• _WORK TO BE COMPLETED_
Leave the pictures out and print every record below exactly as it stands.

• _RECORD SET_
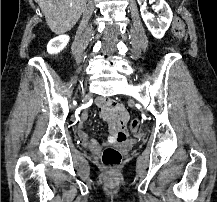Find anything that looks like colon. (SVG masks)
Returning <instances> with one entry per match:
<instances>
[{
    "label": "colon",
    "mask_w": 217,
    "mask_h": 202,
    "mask_svg": "<svg viewBox=\"0 0 217 202\" xmlns=\"http://www.w3.org/2000/svg\"><path fill=\"white\" fill-rule=\"evenodd\" d=\"M173 34L177 39H186V27L185 22L180 16H176L172 26ZM139 126L138 119H132L130 122V129L133 135H138L139 131L136 130ZM102 162L108 168L109 177H116L115 169L120 165L122 161V155L115 147H106L102 153Z\"/></svg>",
    "instance_id": "obj_1"
}]
</instances>
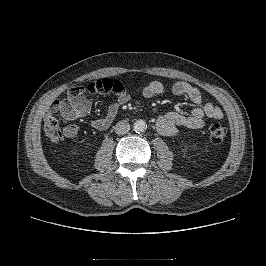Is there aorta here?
<instances>
[{"instance_id": "762f6f07", "label": "aorta", "mask_w": 266, "mask_h": 266, "mask_svg": "<svg viewBox=\"0 0 266 266\" xmlns=\"http://www.w3.org/2000/svg\"><path fill=\"white\" fill-rule=\"evenodd\" d=\"M134 131L137 133L144 132L147 128L146 122L144 120H137L133 125Z\"/></svg>"}]
</instances>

• _SOLUTION_
Find anything that looks like colon. (SVG masks)
Returning <instances> with one entry per match:
<instances>
[{
    "label": "colon",
    "mask_w": 217,
    "mask_h": 202,
    "mask_svg": "<svg viewBox=\"0 0 217 202\" xmlns=\"http://www.w3.org/2000/svg\"><path fill=\"white\" fill-rule=\"evenodd\" d=\"M173 34L177 39H186V27L185 22L180 16H176L172 26ZM139 126L138 119H132L130 122V129L133 135H138L139 131L136 130ZM102 162L108 168L109 177H116L115 169L120 165L122 161V155L115 147H106L102 153Z\"/></svg>",
    "instance_id": "obj_1"
}]
</instances>
Is there aorta here?
<instances>
[{"instance_id": "762f6f07", "label": "aorta", "mask_w": 266, "mask_h": 266, "mask_svg": "<svg viewBox=\"0 0 266 266\" xmlns=\"http://www.w3.org/2000/svg\"><path fill=\"white\" fill-rule=\"evenodd\" d=\"M134 131L137 133L144 132L147 128L146 122L144 120H137L133 125Z\"/></svg>"}]
</instances>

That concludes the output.